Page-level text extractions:
++++++++

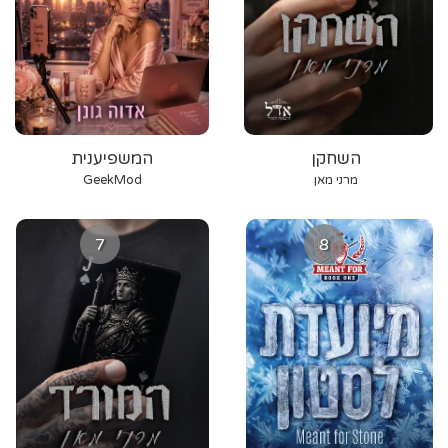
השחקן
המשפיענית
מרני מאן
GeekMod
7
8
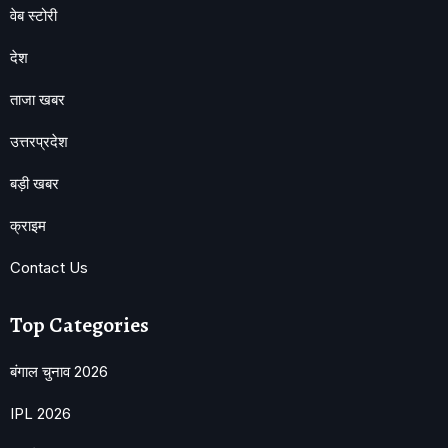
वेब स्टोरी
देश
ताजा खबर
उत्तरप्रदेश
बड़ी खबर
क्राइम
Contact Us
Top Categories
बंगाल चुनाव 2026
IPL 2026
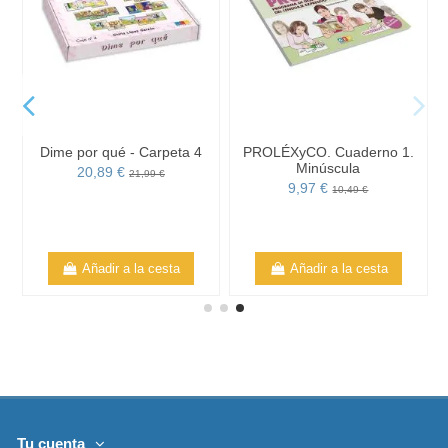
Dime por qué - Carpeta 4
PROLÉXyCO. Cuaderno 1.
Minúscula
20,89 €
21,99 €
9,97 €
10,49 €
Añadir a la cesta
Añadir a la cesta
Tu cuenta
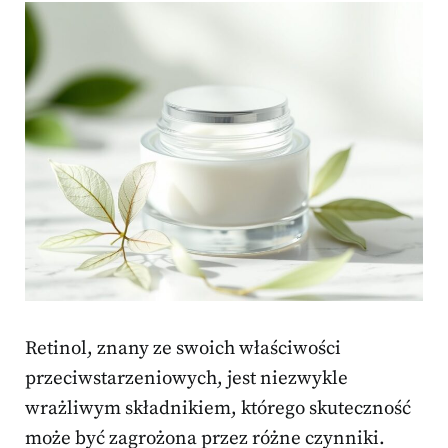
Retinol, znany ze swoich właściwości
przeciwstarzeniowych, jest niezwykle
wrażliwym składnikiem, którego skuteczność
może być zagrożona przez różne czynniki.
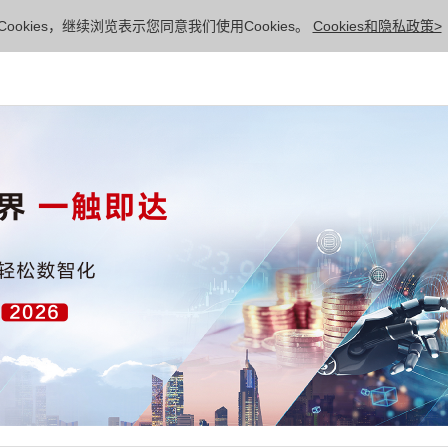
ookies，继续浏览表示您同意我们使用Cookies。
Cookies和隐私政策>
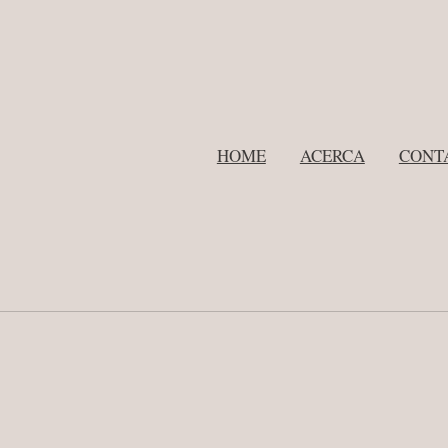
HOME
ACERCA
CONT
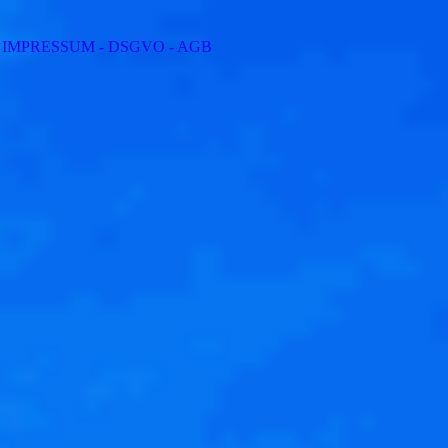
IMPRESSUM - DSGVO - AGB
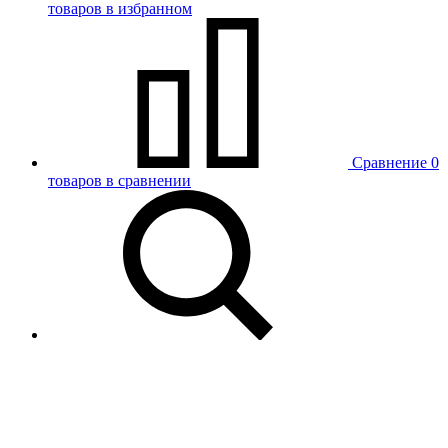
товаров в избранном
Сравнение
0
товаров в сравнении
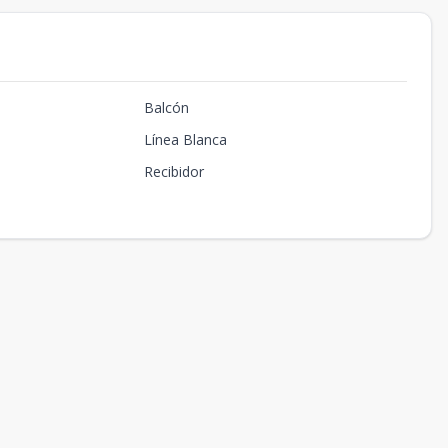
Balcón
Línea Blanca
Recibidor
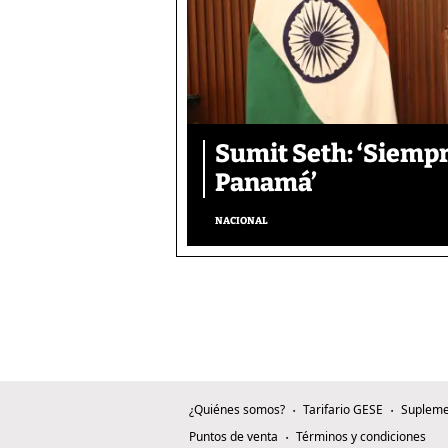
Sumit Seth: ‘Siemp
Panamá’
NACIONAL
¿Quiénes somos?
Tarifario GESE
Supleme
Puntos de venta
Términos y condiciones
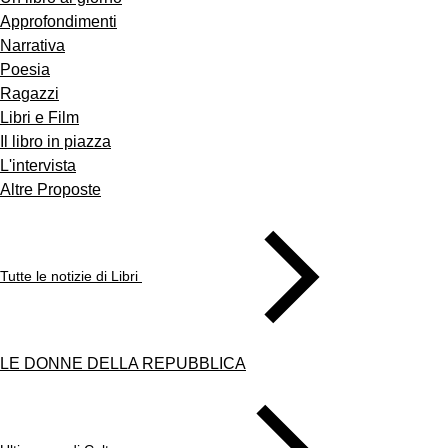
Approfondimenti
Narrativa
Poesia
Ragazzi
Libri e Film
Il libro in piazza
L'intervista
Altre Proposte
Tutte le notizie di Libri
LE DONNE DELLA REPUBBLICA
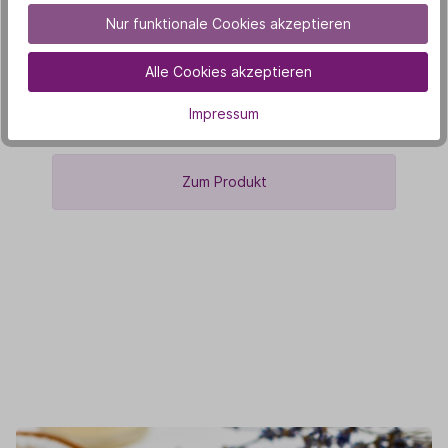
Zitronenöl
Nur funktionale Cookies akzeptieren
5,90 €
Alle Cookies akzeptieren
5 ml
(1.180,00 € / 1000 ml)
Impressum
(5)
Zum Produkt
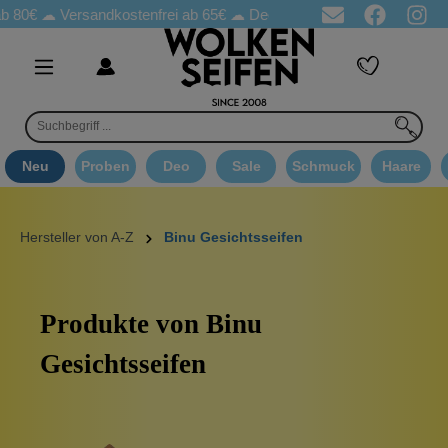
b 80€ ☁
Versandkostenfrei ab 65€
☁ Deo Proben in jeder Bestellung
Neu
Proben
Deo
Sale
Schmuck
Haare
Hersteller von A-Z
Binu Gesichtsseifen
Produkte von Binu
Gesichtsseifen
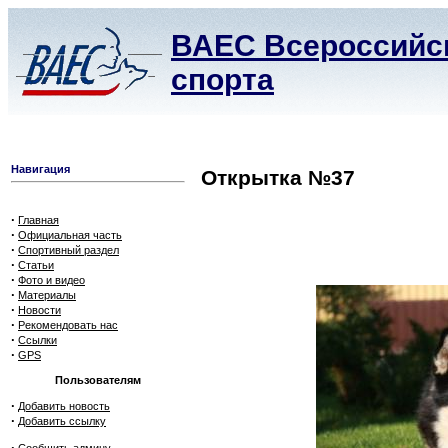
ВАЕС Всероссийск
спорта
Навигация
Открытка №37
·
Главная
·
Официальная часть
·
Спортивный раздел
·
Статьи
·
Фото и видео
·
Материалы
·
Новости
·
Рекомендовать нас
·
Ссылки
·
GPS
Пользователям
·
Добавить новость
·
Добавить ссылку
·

++++++++

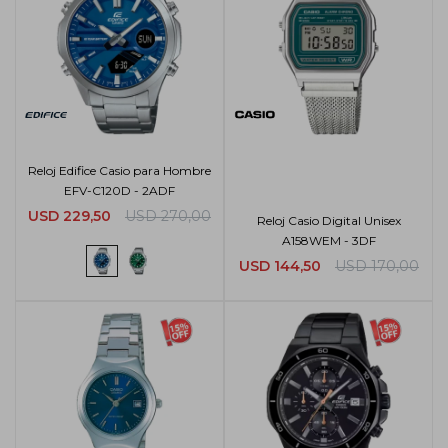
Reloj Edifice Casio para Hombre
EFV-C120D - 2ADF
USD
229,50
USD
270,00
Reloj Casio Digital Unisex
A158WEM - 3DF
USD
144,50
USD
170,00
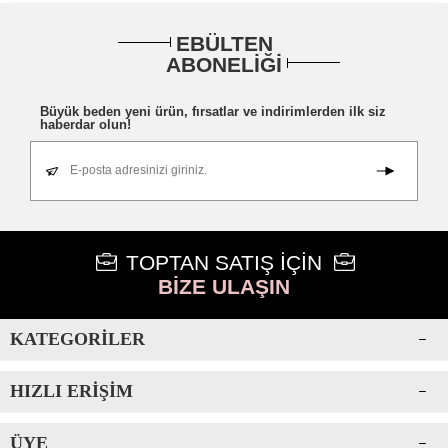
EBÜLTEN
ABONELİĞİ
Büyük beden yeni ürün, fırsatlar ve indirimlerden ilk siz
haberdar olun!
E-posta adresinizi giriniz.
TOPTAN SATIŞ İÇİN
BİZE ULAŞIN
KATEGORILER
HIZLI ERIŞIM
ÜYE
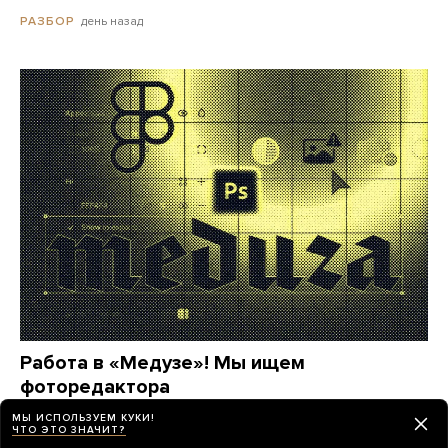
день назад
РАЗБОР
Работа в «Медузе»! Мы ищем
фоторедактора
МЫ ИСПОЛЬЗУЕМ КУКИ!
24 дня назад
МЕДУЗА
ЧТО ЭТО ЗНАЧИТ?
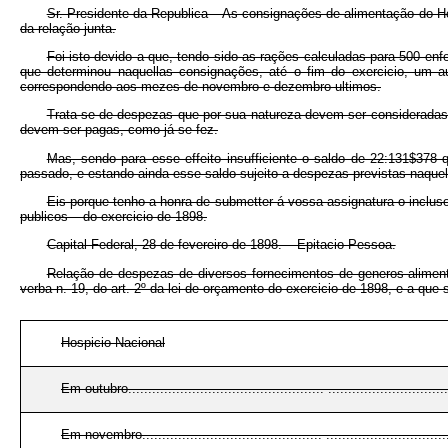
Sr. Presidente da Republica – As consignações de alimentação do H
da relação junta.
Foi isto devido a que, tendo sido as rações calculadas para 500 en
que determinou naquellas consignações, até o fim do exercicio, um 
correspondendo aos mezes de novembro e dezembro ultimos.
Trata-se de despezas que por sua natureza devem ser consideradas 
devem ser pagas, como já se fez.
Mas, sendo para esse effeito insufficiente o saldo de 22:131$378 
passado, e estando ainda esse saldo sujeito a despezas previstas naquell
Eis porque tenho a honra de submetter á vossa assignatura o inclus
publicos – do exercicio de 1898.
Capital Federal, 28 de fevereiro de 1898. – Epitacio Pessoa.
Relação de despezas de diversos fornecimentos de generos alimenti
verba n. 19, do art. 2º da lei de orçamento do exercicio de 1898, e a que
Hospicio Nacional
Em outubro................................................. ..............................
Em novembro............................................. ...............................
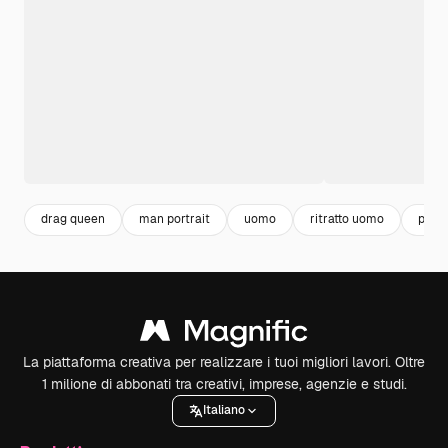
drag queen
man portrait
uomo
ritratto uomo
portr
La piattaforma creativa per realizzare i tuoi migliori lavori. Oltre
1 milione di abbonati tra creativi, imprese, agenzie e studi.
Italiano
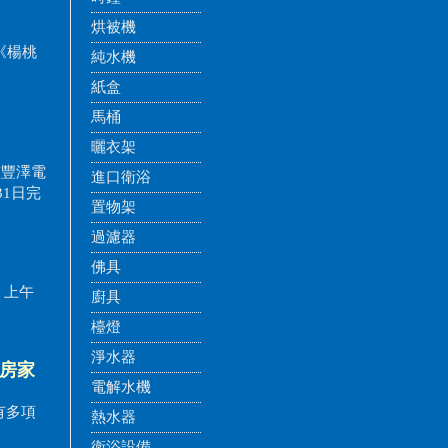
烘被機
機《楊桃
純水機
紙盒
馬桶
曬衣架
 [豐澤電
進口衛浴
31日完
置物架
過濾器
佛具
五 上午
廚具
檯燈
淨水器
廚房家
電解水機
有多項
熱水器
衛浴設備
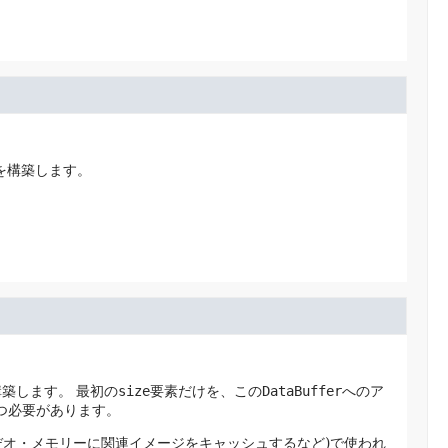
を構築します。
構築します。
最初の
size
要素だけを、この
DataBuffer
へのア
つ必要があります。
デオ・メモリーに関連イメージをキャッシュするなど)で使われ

++++++++

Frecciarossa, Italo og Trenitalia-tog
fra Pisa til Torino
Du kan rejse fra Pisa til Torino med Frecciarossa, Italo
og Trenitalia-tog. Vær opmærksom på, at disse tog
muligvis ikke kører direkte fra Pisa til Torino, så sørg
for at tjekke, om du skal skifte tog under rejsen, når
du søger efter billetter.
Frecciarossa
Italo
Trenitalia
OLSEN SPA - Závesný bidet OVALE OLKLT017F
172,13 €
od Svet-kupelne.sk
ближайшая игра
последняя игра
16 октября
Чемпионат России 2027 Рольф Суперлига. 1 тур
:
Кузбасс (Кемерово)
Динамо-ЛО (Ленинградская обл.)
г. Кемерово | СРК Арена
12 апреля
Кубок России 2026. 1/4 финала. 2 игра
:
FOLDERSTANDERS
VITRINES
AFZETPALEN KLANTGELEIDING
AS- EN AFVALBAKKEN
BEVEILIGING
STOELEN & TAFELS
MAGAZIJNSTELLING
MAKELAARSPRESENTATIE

++++++++

**WHAT TO WORK ON**
Every line holding the word "novembro" should be copied out of the records above.

**ANSWER AREA**
correspondendo aos mezes de novembro e dezembro ultimos.
Em novembro............................................. ...............................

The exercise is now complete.